If, within half an hour after the time appointed for a meeting a quorum is not present, the meeting – if convened upon request of Members – shall be dissolved; in any other case it shall stand adjourned to a day, time and place determined by the Chair/President of the Society, and if at such adjourned meeting a quorum is not present those present in person or by proxy shall be deemed to constitute a sufficient quorum. Any decisions made when a quorum is not present are not valid.

General Meetings may be held at one or more venues using any real-time audio, audio and visual, or electronic communication that gives each member a reasonable opportunity to participate.

All General Meetings shall be chaired by the Chair/President. If the Chair/President is absent, the meeting shall elect another Committee Member to chair that meeting

Any person chairing a General Meeting has a deliberative and, in the event of a tied vote, a casting vote

Any person chairing a General Meeting may:

  • With the consent of any in that General Meeting, adjourn the General Meeting from time to time, and from place to place; but no business shall be transacted at any adjourned meeting, other than the business left unfinished at the meeting from which the adjournment took place.
  • Direct that any person not entitled to be present at the Meeting, obstructing the business of the Meeting, behaving in a disorderly manner, being abusive, or failing to abide by the directions of the chairperson be removed from the Meeting, and
  • In the absence of a quorum, or in the case of emergency, adjourn the Meeting or declare it closed.

The Committee may put forward motions for the Society to vote on (‘Committee Motions’), which shall be notified to Members with the notice of the General Meeting.

Minutes

Minutes must be kept by the Secretary of all General Meetings.

Committee

Composition

The Committee will consist of at least 6 Committee Members who are:

  • Members; and
  • natural persons; and
  • not disqualified by these Rules or the Act.

The Committee will include:

  • a Chair,
  • a Secretary and a Treasurer, who may be the same person, and

not fewer than 3 or more than 11 other Committee Members.

Qualifications

Prior to election or appointment, every Committee Member must consent in writing to be a Committee Member and certify in writing that they are not disqualified from being appointed or holding office as a Committee Member by these Rules or the Act.

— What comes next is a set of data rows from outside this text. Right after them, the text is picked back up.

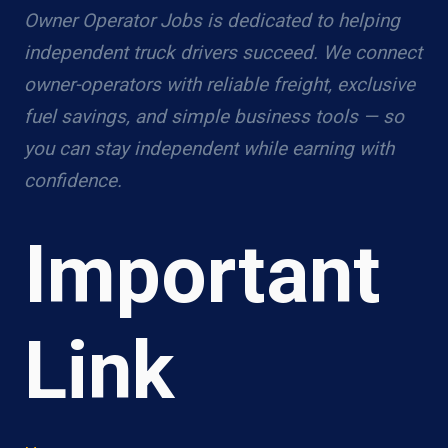
Owner Operator Jobs is dedicated to helping
independent truck drivers succeed. We connect
owner-operators with reliable freight, exclusive
fuel savings, and simple business tools — so
you can stay independent while earning with
confidence.
Important
Link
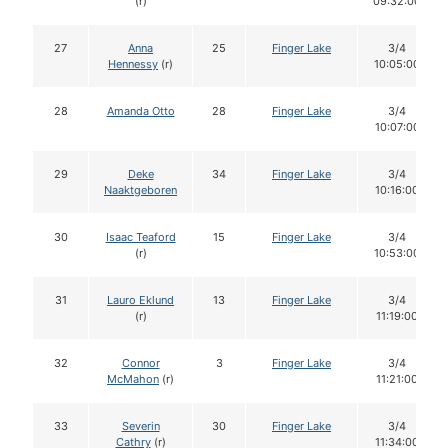
(r)
09:32:00
27
Anna
25
Finger Lake
3/4
Hennessy
(r)
10:05:00
28
Amanda Otto
28
Finger Lake
3/4
10:07:00
29
Deke
34
Finger Lake
3/4
Naaktgeboren
10:16:00
30
Isaac Teaford
15
Finger Lake
3/4
(r)
10:53:00
31
Lauro Eklund
13
Finger Lake
3/4
(r)
11:19:00
32
Connor
3
Finger Lake
3/4
McMahon
(r)
11:21:00
33
Severin
30
Finger Lake
3/4
Cathry
(r)
11:34:00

The following persons are disqualified from being appointed or holding office as a Committee Member:

  1. a person who is under 16 years of age,
  2. a person who is an undischarged bankrupt,
  3. a person who is prohibited from being a director or promoter of, or being concerned or taking part in the management of, an incorporated or unincorporated body under the Companies Act 1993, the Financial Markets Conduct Act 2013, or the Takeovers Act 1993,
  4. a person who is disqualified from being a member of the Committee of a charitable entity under section 31(4)(b) of the Charities Act 2005,
  5. a person who has been convicted of any of the following, and has been sentenced for the offence, within the last 7 years:
    1. an offence under subpart 6 of Part 4,
    2. a crime involving dishonesty (within the meaning of section 2(1) of the Crimes Act 1961),
    3. an offence under section 143B of the Tax Administration Act 1994,
    4. an offence, in a country other than New Zealand, that is substantially similar to an offence specified in subparagraphs(i) to (iii),
    5. a money laundering offence or an offence relating to the financing of terrorism, whether in New Zealand or elsewhere,
  6. a person subject to:
    1. an order under section 108 of the Credit Contracts and Consumer Finance Act 2003; or
    2. a forfeiture order under the Criminal Proceeds (Recovery) Act 2009; or
    3. a property order made under the Protection of Personal and Property Rights Act 1988, or whose property is managed by a trustee corporation under section 32 of that Act.
  7. a person who is disqualified from being a member of the Committee of a charitable entity under section 16 of the Charities Act 2005.
Election or appointment

The election of Committee Members shall be conducted as follows

  1. Committee Members shall be elected during Annual General Meetings. However, if a vacancy in the position of any Committee Member occurs between Annual General Meetings, that vacancy shall be filled by resolution of the Committee (and any such appointee must, before appointment, supply a signed consent to appointment and a certificate that the nominee is not disqualified from being appointed or holding office as a Committee Member by these Rules or the Act).
  2. A candidate’s written nomination, accompanied by the written consent of the nominee (who must be a financial member) with a certificate that the nominee is not disqualified from being appointed or holding office as a Committee Member by these Rules or the Act, shall be received by the Secretary at least 15 Working Days before the date of the Annual General Meeting. If there are insufficient valid nominations received, further nominations may be received from the floor at the Annual General Meeting.
  3. Votes shall be cast in such a manner as the person chairing the Meeting determines. In the event of any vote being tied, the tie shall be resolved by the incoming Committee (excluding those in respect of whom the votes are tied).
  4. Two Members (who are not nominees) or non-Members appointed by the Chair/President shall act as scrutineers for the counting of the votes and destruction of any voting papers.
  5. The failure for any reason of any financial Member to receive such Notice shall not invalidate the election.
  6. In the event of any vote being tied, the tie shall be resolved by the incoming Committee (excluding those in respect of whom the votes are tied).
Term

The term of office for all Committee Members shall be 1
year(s), expiring at the end of the Annual General Meeting In the year corresponding with the last year of each Committee Member’s term of office.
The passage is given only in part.